Stored data entries
* * * *
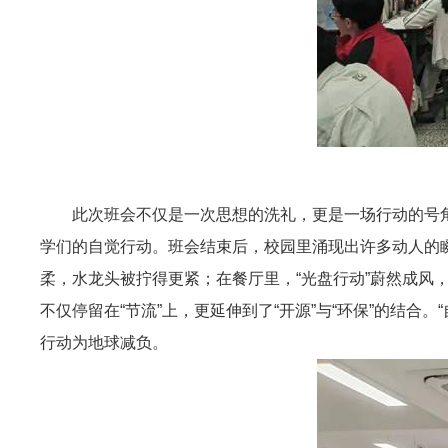
此次班会不仅是一次思想的洗礼，更是一场行动的号角
学们的自觉行动。班会结束后，校园里涌现出许多动人的
柔，水龙头被拧得更紧；在餐厅里，“光盘行动”蔚然成风
不仅停留在“节流”上，更延伸到了“开源”与“环保”的结
行动为地球减负。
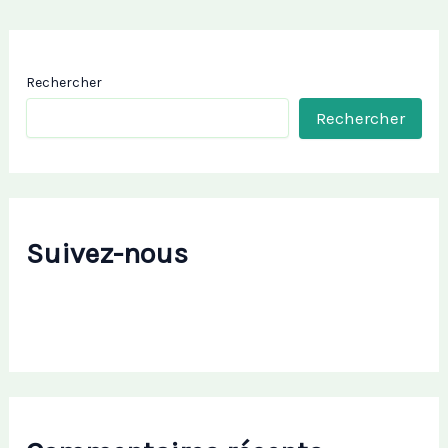
Rechercher
Rechercher
Suivez-nous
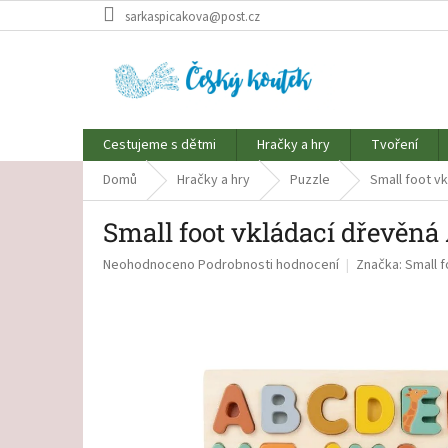
Přejít
sarkaspicakova@post.cz
na
obsah
Cestujeme s dětmi
Hračky a hry
Tvoření
Domů
Hračky a hry
Puzzle
Small foot v
Small foot vkládací dřevěn
Průměrné
Neohodnoceno
Podrobnosti hodnocení
Značka:
Small f
hodnocení
produktu
je
0,0
z
5
hvězdiček.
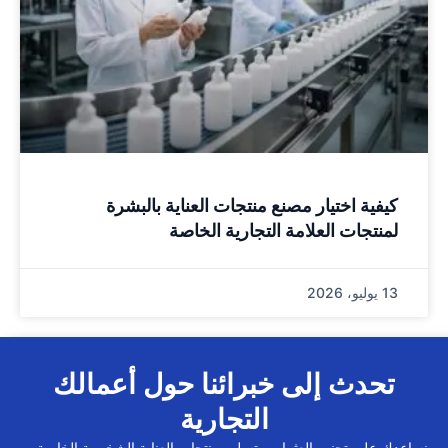
كيفية اختيار مصنع منتجات العناية بالبشرة
لمنتجات العلامة التجارية الخاصة
13 يوليو، 2026
تحدث إلى خبرائنا حول أعمالك
التجارية
نساعدك على تجنب العثرات وتسليم منتجات العناية الشخصية الخاصة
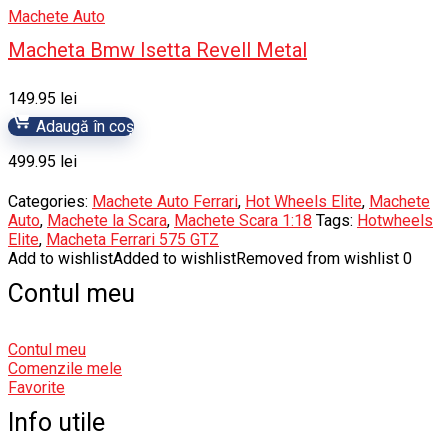
Machete Auto
Macheta Bmw Isetta Revell Metal
149.95
lei
Adaugă în coș
499.95
lei
Categories:
Machete Auto Ferrari
,
Hot Wheels Elite
,
Machete
Auto
,
Machete la Scara
,
Machete Scara 1:18
Tags:
Hotwheels
Elite
,
Macheta Ferrari 575 GTZ
Add to wishlist
Added to wishlist
Removed from wishlist
0
Contul meu
Contul meu
Comenzile mele
Favorite
Info utile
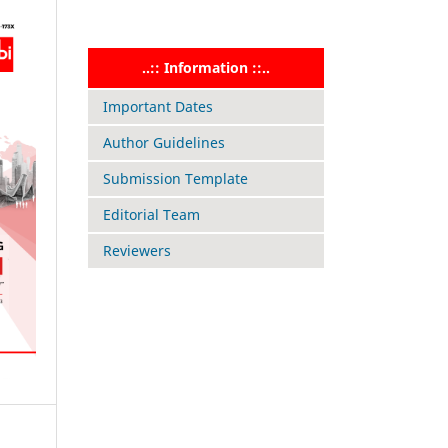
..:: Information ::..
Important Dates
Author Guidelines
Submission Template
Editorial Team
Reviewers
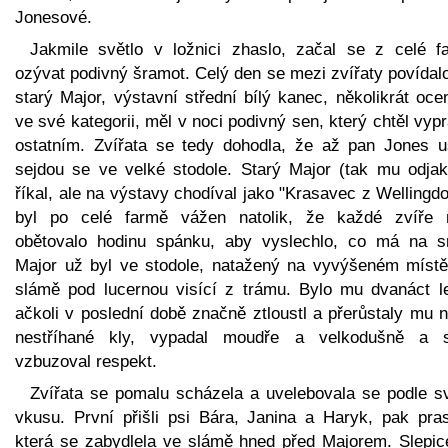
Jonesové.
Jakmile světlo v ložnici zhaslo, začal se z celé f
ozývat podivný šramot. Celý den se mezi zvířaty povídal
starý Major, výstavní střední bílý kanec, několikrát oc
ve své kategorii, měl v noci podivný sen, který chtěl vyp
ostatním. Zvířata se tedy dohodla, že až pan Jones u
sejdou se ve velké stodole. Starý Major (tak mu odjak
říkal, ale na výstavy chodíval jako "Krasavec z Wellingd
byl po celé farmě vážen natolik, že každé zvíře 
obětovalo hodinu spánku, aby vyslechlo, co má na sr
Major už byl ve stodole, natažený na vyvýšeném místě
slámě pod lucernou visící z trámu. Bylo mu dvanáct le
ačkoli v poslední době značně ztloustl a přerůstaly mu 
nestříhané kly, vypadal moudře a velkodušně a s
vzbuzoval respekt.
Zvířata se pomalu scházela a uvelebovala se podle s
vkusu. První přišli psi Bára, Janina a Haryk, pak pras
která se zabydlela ve slámě hned před Majorem. Slepic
* * * *
Each line from the one containing "Major už byl" through the last line of the entries above is to be returned exactly, and no others.

Major už byl ve stodole, natažený na vyvýšeném místě
slámě pod lucernou visící z trámu. Bylo mu dvanáct le
ačkoli v poslední době značně ztloustl a přerůstaly mu 
nestříhané kly, vypadal moudře a velkodušně a s
vzbuzoval respekt.
Zvířata se pomalu scházela a uvelebovala se podle s
vkusu. První přišli psi Bára, Janina a Haryk, pak pras
která se zabydlela ve slámě hned před Majorem. Slepic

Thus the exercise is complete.